Eli tried to pretend. Pretend the mark under his shirt didn't burn whenever someone said Veil like an accident, like a curse. Pretend the ache behind his eyes wasn't growing stronger with every blink.

"Eli," Liam said, voice low as they crossed the quad to their next class. "You know you can tell me, right? If there's something more?"

Eli forced a laugh, pushing his shoulder against Liam's in that easy, brotherly way. "It's just nightmares, Li. I'm fine."

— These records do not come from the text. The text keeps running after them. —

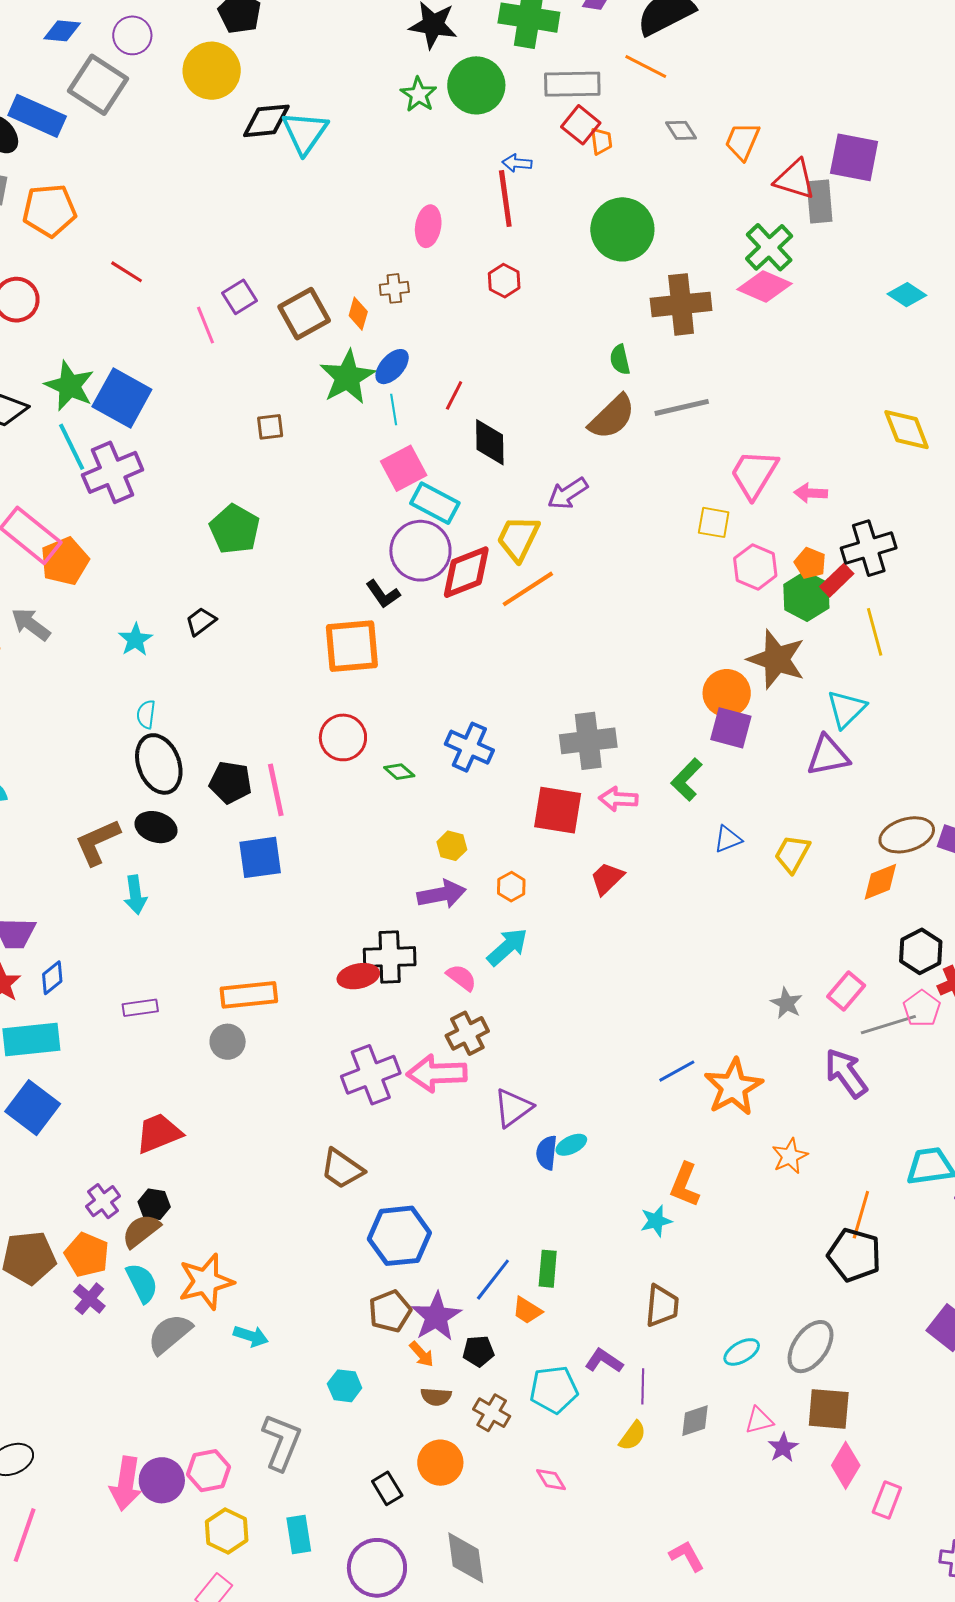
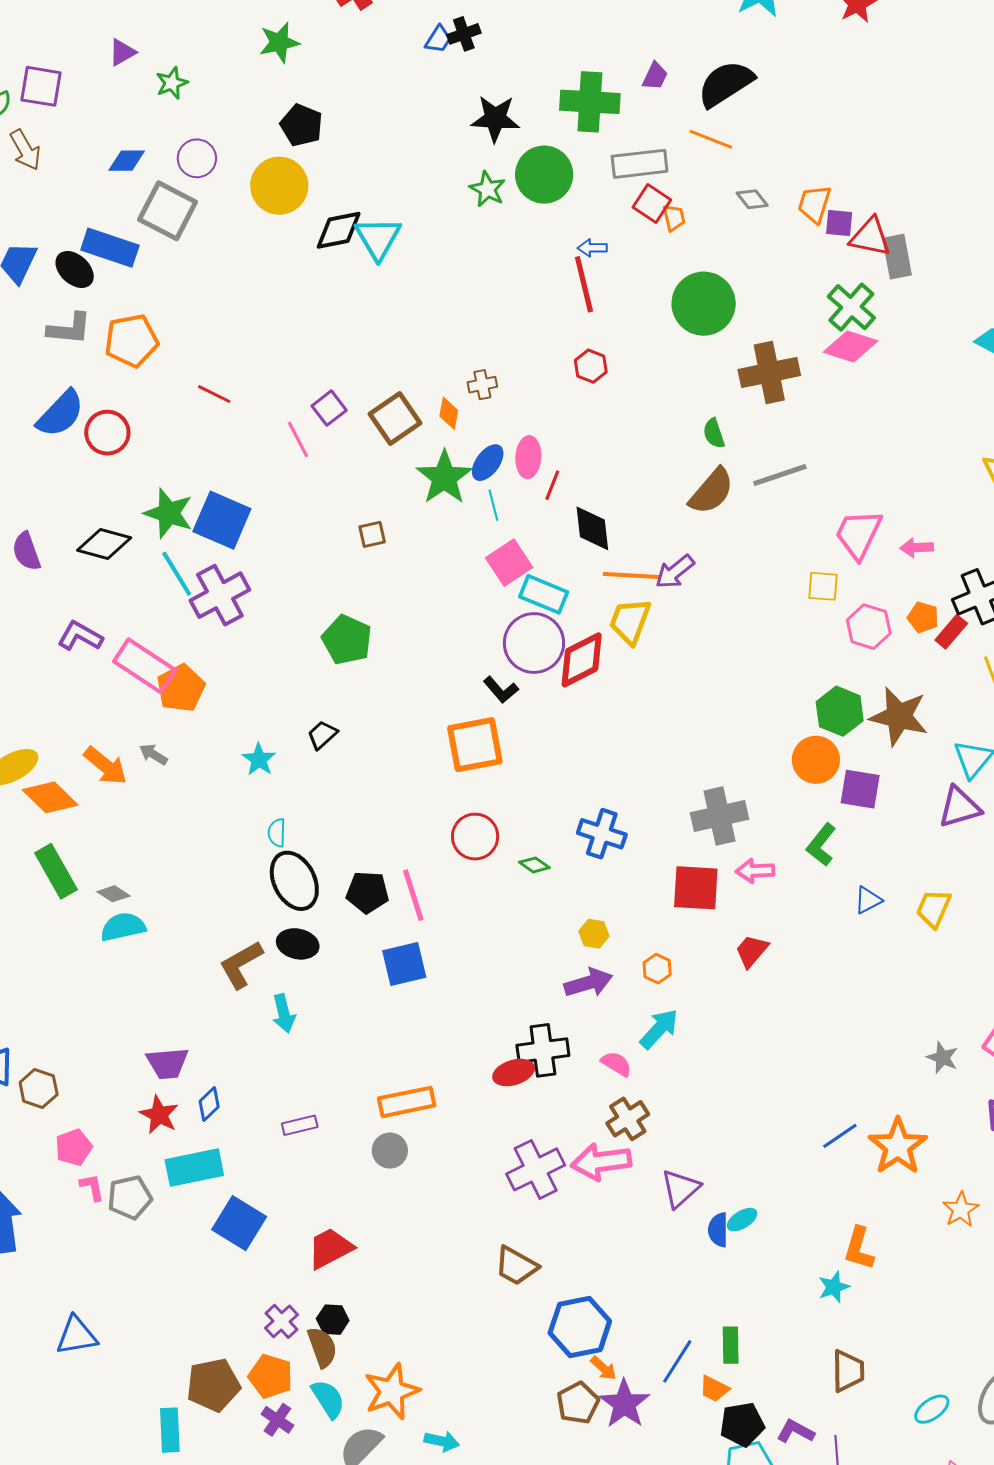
purple square: (854, 157) -> (839, 223), moved, size x0.6
pink ellipse: (428, 226) -> (528, 457), moved
orange line: (528, 589) -> (632, 575), moved, turned 42
green hexagon: (806, 596) -> (840, 711), moved
gray arrow: (31, 624) -> (153, 754), size x0.7
orange circle: (727, 693) -> (816, 760), moved
blue square: (33, 1108) -> (239, 1223), moved
brown semicircle: (141, 1231) -> (322, 1347), turned 114
black pentagon: (478, 1351) -> (742, 1424), moved, size x1.4
orange arrow: (422, 1354) -> (604, 1368), moved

Liam didn't look convinced. Neither did Celeste, jogging to catch up, nearly colliding with Jace who had his phone up, front camera on, fixing his hair.

"God, Jace," Celeste groaned. "Can you not—"

"Babe, perfection takes maintenance," Jace shot back with a grin. "Unlike you, Miss Walking Disaster—"

She punched his arm. He didn't flinch. He smiled wider. And behind all that noise, Eli felt the world slip just a little more sideways.

When the last bell rang and dusk painted the campus in bruised gold, Eli stood alone by the rusted bike rack behind the old library. The air smelled of rain again, and something else — iron. Old. Familiar.

He felt it before he saw it — a presence so cold it made the hair on his neck stand. He turned.

A man stood half in shadow between two broken streetlights. Tall, all sharp edges, coat draped like a cloak. Pale eyes that pinned Eli to the concrete.

"You should be careful walking alone, Elior Serrano."

Eli's breath hitched. "Do I know you?"

The man stepped forward just enough for the light to catch the faintest flash of a signet ring — a blood-red crest shaped like thorns.

"Not yet," the stranger murmured, voice smooth as glass. "But you will."

In the blink it took Eli to step back, the man was gone — swallowed by the dusk like he'd never been there at all.

Eli's heartbeat stuttered. Somewhere in his veins, something ancient shifted — a lock turning in a door that had been waiting years to open.

When he stumbled back to the dorm, the Fourfold were there. Celeste dropped her phone mid-rant. Jace froze, mouth open, half a joke dying on his tongue. Liam stepped forward first, hands out, grounding him.

"Hey. What happened?"

Eli wanted to tell them. About the eyes. The voice. The door inside his chest that felt like it was about to break wide open.

But all he said was, "It's nothing. Just tired."

Outside the rain started again, soft and cold, washing the city clean for something darker to crawl through.

And in the far distance, two ancient things waited in the dark — one with fangs, one with flame — smiling like they already owned him.